The Crosby, Stills, Nash and Young remastered album is available on Qobuz for streaming at 192kHz 24bit.  It sounds great.  I have the original vinyl that I bought in the late 70s.  This remastered version has a very crisp clean sound with good soundstage depth and width.  I especially like the song, "Almost Cut my Hair". The song seems almost comical to me at the beginning but the mood changes for me as the song continues into a serious and good discussion.
I believe this digital version has little to no compression since I have my preamp volume set at 50 for my normal listening level.  Compare that to some pop albums on Qobuz at 44kHz 16bit that I play at a volume level of 27-33.
I believe the compression level is proportional to the volume level I use for my normal listening level.  For example, ROON shows the dynamic range of each of my CDs that I have ripped as FLAC files into my Library.  I see dynamic range as low as 8 and as high as 18.  The 18 is for a Telarc CD and is exceptional.  I notice my volume level for normal listening level is correlating to this Dynamic Range value.  Of course the higher dynamic range recordings have some nice loud peaks.

128x128tonywinga
Yes but pity the stereo channel separation is 70% better on CD than vinyl.
For vinyl just 30db at 1khz and almost mono in the bass and around 20db in the highs. CD 120db all through the range. And then there’s the noise difference🤦‍♂️

Cheers George
Yes, George, that’s nice. one problem though.

the ear hears via micro and macro peaks or transients. and the major error component of a digital signal system or a class d amplifier, is the micro and macro transient peaks are all out of place in time and level.

the part of an analog signal that a slab of vinyl and cartridge do indeed get right, is that transient.

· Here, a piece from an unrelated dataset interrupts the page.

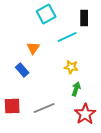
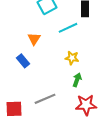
red square: (12, 106) -> (14, 109), moved
red star: (85, 114) -> (86, 105), turned 30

that’s the one thing they do well, and surprise surprise, it is exactly what the ear needs to hear to able to decode a complex music signal.

so the slab of wax --- actually wins. There is a reason people think it is superior to CD. because in the fundamental way that is important, it actually is.



There is a reason people think it is superior to CD.

I think it’s mainly those with nostalgia reasons and massive record collections and big rigs, I could have stayed with it also.
I had Stax CPX electrostatic cartridge and power supply (best ever) on mega $ TT and arm.
http://www.vinylengine.com/turntable_forum/viewtopic.php?f=36&t=23803&sid=314038a158e97a8f87...

But to me CD using good R2R ladder conversion has it all over that vinyl rig, especially in sound stage image and depth focus, and the ability to give imagining outside the speakers, which gives the feeling you get up and and can walk into that image, and that’s bought mainly because of the 120db channel separation.
Cheers George

I agree with georgehifi. I do not know about the R2R ladder DACs - I use the new Esoteric K-01XD player for SACD, CD and MQA-CDs. Even the expensive (>$50) vinyl records do not compare to the sound from these CDs, and streaming is worse as well.
I recently compared 4 versions of the same recording.  It's Larry Young's "Zoltan" on his Unity album.....  Qobuzz 24 bit  192 khz,  vs  Tidal's 24 bit remast which plays in 44 khz 16 bit FLAC and their standard version  which plays at the same resolution but lower volume...  against the 1991 Mosaic CD set of the Complete Blue Note Larry Young  (cut 7 disc 3).  The Mosaic master from 30 years ago is by far the superior one, followed by both Tidal versions..  the Qobuzz was by far the worst.

It’s all about compression, either because of the vintage of the release of the album used when streamed or because it get compressed because of the streaming process itself.
Which ever it is, playing the original retail stamped release CD on a transport or "copied to a hard drive", always sounds the better to me in most cases than anything streamed.